Does anything help repair GABA receptors?
Today’s blog is about HDAC Inhibitors and benzo withdrawal. Scientists have been investigating methods to mitigate the harm caused by alcohol and benzodiazepines on GABA receptors. It has been observed that an HDAC (histone deacetylase) inhibitor can potentially protect and even help upregulate damaged GABA receptors, at least in mice. One specific drug, an antibiotic/antifungal medication with HDAC inhibiting properties, appeared to demonstrate the highest efficacy. Additionally, a study on mice involving benzodiazepines concluded that “…furthermore, understanding the role of HDAC inhibitors in benzodiazepines tolerance and the downregulation of GABAA subunit expression may uncover new therapeutic targets to prevent tolerance, dependence and/or withdrawal syndrome.” However, before becoming overly optimistic about a cure for benzo withdrawal, it is important to consider the challenges and explore more feasible alternatives.
The primary obstacles include: 1) the experiments have been conducted on mice, and it remains uncertain whether humans would respond similarly to the drug; 2) potential side effects or long-term damage associated with the drug are unknown (we all know what that is like!), and 3) the drug has not yet been widely used on humans, although some trials are underway. These challenges may seem insurmountable, and the prospect of repairing damaged GABA receptors could appear distant. However, there is reason for optimism.
The power of plants.
Published reports have identified HDAC inhibitors in common plant-based foods. Consuming a whole-food plant-based diet can offer exceptional health benefits, such as reduced inflammation and avoidance of the sympathetic nervous system’s fight or flight response, which can be triggered by animal products. A whole-food, plant-based diet has been proven to reverse various health conditions, including heart disease, diabetes, certain cancers, autoimmune disorders, and even early-stage Alzheimer’s. The exciting new research suggests that this diet may also help upregulate GABA receptors.
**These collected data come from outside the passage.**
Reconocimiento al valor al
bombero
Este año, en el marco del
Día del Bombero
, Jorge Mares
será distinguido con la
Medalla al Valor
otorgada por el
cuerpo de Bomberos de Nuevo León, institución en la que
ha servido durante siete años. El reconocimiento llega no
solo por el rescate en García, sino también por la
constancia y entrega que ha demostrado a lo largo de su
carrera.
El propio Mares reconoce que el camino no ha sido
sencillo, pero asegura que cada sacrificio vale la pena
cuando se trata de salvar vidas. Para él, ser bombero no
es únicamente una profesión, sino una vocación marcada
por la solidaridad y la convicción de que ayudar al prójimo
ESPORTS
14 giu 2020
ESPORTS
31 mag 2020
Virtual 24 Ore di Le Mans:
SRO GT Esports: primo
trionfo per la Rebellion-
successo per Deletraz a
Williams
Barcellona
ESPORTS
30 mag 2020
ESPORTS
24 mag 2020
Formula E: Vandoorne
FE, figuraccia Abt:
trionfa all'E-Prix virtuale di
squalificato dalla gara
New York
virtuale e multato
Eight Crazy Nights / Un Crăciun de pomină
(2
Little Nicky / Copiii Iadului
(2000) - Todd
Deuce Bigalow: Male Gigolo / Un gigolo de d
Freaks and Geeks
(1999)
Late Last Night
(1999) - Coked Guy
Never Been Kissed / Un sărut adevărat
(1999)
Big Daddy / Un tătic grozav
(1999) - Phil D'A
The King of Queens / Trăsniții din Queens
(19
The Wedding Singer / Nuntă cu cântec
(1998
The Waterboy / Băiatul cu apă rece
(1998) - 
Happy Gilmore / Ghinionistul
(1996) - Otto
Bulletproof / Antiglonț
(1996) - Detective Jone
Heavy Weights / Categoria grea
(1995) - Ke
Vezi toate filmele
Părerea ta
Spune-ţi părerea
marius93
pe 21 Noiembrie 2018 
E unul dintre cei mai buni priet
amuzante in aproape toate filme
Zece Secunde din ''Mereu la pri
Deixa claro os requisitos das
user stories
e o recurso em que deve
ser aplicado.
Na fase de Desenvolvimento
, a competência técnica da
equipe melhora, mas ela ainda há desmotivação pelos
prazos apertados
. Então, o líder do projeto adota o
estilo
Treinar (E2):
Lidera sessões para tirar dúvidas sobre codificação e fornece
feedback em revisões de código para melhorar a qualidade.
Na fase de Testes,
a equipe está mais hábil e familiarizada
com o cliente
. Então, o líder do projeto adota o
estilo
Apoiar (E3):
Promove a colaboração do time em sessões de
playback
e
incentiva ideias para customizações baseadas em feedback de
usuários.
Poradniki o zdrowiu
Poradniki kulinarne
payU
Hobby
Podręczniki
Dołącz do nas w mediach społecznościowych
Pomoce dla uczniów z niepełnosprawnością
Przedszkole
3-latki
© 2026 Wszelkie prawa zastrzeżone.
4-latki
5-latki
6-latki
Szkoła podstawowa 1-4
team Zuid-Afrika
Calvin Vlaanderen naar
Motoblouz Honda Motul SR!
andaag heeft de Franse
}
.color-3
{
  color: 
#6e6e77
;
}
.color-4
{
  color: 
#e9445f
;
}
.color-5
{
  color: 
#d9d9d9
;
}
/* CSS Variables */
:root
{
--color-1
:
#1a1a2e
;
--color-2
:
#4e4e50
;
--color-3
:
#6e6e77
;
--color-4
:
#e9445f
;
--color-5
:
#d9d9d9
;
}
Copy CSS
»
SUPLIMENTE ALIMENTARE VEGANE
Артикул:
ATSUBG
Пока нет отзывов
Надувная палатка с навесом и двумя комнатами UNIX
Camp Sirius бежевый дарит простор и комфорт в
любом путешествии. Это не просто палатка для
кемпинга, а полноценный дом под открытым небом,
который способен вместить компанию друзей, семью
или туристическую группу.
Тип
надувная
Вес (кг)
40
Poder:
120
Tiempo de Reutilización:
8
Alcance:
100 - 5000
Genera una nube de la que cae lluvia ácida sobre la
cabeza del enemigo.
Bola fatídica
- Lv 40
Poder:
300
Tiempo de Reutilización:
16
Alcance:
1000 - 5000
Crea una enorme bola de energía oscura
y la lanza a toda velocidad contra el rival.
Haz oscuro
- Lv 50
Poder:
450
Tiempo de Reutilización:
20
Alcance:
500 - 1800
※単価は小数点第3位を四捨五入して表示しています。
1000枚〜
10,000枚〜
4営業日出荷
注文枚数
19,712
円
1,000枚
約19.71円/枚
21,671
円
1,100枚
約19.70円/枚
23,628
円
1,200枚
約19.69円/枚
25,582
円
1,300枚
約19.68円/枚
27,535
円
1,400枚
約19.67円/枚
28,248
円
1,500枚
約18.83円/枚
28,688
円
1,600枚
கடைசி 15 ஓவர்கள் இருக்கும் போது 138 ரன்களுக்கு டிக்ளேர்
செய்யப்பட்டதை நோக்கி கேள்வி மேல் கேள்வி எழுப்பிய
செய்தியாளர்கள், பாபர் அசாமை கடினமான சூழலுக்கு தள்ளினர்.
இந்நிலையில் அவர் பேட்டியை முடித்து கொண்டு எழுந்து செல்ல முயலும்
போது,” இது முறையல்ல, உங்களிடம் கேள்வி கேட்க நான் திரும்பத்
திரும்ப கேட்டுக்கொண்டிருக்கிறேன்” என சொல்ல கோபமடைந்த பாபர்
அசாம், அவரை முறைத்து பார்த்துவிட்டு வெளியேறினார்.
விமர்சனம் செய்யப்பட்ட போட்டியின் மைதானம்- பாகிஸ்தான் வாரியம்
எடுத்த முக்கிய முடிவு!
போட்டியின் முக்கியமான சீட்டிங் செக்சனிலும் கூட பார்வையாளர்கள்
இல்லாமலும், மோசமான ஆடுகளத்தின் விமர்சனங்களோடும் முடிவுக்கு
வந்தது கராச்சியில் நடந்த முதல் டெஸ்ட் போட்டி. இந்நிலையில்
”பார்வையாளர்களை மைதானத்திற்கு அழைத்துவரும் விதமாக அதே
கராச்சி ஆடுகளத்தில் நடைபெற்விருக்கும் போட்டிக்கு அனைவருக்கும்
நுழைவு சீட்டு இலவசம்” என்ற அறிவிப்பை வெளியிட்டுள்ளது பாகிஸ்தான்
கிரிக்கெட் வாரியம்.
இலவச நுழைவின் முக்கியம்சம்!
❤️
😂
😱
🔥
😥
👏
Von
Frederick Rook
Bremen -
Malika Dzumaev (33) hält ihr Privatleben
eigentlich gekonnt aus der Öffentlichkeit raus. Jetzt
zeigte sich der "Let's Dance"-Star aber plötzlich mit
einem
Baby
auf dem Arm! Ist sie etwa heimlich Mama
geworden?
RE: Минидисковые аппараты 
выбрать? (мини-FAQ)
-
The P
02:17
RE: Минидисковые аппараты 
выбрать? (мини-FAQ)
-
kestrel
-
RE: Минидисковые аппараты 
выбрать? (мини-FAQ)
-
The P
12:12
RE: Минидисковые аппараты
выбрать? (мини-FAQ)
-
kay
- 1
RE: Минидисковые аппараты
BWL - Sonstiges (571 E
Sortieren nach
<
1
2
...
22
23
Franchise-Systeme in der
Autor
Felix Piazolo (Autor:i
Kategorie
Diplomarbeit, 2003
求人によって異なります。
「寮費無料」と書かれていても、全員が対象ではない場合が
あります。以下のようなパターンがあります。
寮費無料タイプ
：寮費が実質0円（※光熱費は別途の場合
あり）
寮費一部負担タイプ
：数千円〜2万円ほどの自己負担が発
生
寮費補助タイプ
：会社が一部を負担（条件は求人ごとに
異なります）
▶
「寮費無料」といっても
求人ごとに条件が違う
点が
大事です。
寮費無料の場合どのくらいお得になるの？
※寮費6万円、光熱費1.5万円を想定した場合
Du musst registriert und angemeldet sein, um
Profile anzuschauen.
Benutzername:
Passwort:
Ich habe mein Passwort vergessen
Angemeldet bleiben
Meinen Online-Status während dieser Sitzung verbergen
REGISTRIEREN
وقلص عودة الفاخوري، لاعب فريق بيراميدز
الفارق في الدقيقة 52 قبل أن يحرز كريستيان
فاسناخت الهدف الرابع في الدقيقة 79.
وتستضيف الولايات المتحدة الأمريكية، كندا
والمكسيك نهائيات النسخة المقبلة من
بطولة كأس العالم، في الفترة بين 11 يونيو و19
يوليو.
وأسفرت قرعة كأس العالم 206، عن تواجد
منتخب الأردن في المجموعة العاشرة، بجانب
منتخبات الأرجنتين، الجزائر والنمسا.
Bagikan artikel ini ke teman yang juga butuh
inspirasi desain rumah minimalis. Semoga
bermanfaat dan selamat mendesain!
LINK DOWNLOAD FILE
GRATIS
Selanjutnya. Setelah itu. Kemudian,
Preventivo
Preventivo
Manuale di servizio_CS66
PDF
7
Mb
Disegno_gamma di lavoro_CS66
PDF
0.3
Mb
Foods that help HDAC inhibition:
- Garlic: Contains organosulfur compounds, which have been shown to exhibit HDAC inhibitory properties.
- Turmeric: Contains the active compound curcumin, which has been reported to have HDAC inhibitory activity.
- Onions: Rich in flavonoids like quercetin, which can act as HDAC inhibitors.
- Broccoli: Contains sulforaphane, a compound known for its HDAC inhibitory effects.
- Cabbage: Another cruciferous vegetable with sulforaphane, which can help inhibit HDAC activity.
- Brussels sprouts: Also a source of sulforaphane, providing HDAC inhibitory benefits.
- Kale: This leafy green vegetable is yet another source of sulforaphane.
- Various fruits: Some fruits, such as berries (e.g., blueberries, strawberries, and raspberries), grapes, and apples, contain compounds like resveratrol and other polyphenols that can act as HDAC inhibitors.
By consuming a whole-food, plant-based diet, we provide our bodies with the necessary nutrients to heal and potentially enhance our chances of repairing damaged GABA receptors more quickly. I have experienced personal benefits from adopting a whole-food, plant-based diet, such as improved digestion, increased energy and mental clarity, and an overall sense of well-being. My clients who go plant-based report improvements as well. Here is a link to a 30-day transition to a whole-food, plant-based diet for people in benzo withdrawal/BIND.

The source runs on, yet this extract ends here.